Mesmo que a riqueza da mente dependa da dinâmica de seu processo, as idéias anseiam estabelecer-se, encontrar seu lugar no mundo. Enquanto vagam na fluidez dos pensamentos, parecem adquirir um mero quase-ser, uma potência que promete assumir uma existência, mas que ainda não é.

Apenas quando exteriorizados, quando postos para fora do universo cerebral, é que os pensamentos começam a tomar uma forma mais estável. Enquanto na mente, parecem possuir apenas um querer-ser. Quando verbalizados é que assumem um compromisso com a realidade.

A verbalização estabiliza o pensamento, contudo, carrega um ônus: o comprometimento do emissor. Ninguém é criticado pelo que pensa, mas pelo pensamento que expõe. Verbalizar é também assumir uma responsabilidade com o que se diz. Palavras emitidas ganham identidade. Não são mais idéias livres, descompromissadas, como quando estão apenas na mente. Agora, são as idéias de alguém; idéias que identificam a pessoa.

De qualquer forma, a verbalização, quando é meramente oral, ainda retém algum privilégio de provisoriedade, pois o que é falado pode ser posto na conta do momento, da má escolha, da emoção. A linguagem falada nunca é definitiva. É sempre uma intenção, um direcionamento, um desejo.
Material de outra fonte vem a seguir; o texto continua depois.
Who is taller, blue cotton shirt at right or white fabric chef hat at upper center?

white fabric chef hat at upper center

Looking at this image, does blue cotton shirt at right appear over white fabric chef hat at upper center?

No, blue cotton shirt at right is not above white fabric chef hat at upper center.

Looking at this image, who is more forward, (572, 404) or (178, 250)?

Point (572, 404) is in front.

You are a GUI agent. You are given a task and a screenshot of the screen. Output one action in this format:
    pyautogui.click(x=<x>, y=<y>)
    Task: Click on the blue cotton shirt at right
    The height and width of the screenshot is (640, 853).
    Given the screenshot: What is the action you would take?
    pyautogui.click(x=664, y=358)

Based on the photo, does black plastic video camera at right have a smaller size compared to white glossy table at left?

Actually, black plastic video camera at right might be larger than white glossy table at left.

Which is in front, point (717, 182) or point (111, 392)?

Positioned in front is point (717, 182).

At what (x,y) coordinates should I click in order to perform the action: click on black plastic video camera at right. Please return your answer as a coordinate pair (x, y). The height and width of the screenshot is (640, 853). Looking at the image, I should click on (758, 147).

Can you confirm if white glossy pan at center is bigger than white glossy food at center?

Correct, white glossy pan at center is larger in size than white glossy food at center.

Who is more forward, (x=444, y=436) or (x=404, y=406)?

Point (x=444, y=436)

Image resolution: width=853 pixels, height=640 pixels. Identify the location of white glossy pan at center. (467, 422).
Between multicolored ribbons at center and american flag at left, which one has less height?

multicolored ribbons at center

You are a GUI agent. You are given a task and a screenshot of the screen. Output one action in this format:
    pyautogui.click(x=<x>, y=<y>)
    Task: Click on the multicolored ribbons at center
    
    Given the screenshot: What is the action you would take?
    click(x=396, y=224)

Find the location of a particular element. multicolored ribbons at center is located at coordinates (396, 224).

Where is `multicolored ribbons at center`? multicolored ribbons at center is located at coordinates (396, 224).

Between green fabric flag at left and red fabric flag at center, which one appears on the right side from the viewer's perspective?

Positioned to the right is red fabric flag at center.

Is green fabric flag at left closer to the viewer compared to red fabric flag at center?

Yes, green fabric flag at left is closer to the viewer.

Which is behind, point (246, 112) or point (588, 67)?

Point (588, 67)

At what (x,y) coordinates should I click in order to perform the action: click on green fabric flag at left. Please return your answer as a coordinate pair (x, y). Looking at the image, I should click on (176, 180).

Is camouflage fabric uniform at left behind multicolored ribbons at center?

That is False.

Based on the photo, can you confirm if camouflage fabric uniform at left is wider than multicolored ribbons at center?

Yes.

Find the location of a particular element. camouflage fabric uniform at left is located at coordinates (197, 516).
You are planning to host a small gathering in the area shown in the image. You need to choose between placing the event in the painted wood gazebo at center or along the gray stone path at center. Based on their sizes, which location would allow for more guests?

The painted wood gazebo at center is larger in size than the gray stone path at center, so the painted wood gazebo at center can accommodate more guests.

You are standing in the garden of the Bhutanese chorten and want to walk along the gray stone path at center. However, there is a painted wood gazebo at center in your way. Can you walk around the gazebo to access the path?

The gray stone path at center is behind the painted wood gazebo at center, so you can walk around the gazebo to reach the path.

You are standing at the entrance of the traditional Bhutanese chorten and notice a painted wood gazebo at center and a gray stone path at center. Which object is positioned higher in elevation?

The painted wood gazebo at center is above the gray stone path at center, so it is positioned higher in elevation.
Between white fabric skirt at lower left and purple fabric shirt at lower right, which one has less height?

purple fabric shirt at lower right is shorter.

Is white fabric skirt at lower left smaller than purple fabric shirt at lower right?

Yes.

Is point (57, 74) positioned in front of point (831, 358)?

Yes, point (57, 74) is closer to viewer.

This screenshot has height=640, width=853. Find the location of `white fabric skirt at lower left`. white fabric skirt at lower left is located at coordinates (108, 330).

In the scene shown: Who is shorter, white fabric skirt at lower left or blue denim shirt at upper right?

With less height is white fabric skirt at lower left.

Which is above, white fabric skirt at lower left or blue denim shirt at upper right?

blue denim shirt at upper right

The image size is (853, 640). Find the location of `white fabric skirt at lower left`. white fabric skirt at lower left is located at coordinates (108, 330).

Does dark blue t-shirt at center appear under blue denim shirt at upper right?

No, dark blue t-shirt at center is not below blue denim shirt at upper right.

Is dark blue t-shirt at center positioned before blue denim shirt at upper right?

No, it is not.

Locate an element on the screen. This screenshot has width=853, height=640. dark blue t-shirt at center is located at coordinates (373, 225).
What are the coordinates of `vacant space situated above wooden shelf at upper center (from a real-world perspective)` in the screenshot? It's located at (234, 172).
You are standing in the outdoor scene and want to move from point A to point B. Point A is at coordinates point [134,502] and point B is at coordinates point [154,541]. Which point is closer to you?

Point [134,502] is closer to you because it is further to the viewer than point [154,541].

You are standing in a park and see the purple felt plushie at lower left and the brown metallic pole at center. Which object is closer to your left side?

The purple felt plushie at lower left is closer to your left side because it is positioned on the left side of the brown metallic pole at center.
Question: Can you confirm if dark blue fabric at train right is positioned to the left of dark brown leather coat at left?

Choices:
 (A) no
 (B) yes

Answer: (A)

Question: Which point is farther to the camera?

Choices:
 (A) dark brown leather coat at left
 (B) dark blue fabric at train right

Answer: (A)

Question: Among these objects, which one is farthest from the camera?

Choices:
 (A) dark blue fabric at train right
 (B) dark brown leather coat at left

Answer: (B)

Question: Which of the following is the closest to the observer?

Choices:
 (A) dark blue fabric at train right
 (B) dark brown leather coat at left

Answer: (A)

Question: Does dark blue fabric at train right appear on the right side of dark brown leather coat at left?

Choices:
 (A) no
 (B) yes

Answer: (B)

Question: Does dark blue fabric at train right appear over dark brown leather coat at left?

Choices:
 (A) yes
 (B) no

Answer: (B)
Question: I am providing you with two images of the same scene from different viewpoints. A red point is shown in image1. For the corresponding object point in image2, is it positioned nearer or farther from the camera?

Apenas a palavra escrita assume a condição de verdadeira estabilidade. O escrito pressupõe a devida reflexão, a possibilidade de revisão antes de sua exposição, a certeza do que se quer dizer. Quem escreve teve tempo de pensar e sabe que está assumindo um compromisso com que está disponibilizando para ser lido. O escritor sabe que a desculpa do instante, da paixão, da pressa e da leviandade não lhe cabem.

Escrever é, no fim das contas, expor-se definitivamente; é um caminho sem volta. A escrita é a materialização do pensamento e a solidificação das idéias. Quem escreve se abre, se oferece para a crítica, se desnuda para o mundo. Por isso, escrever é um ato de coragem – quando não, de pura imprudência.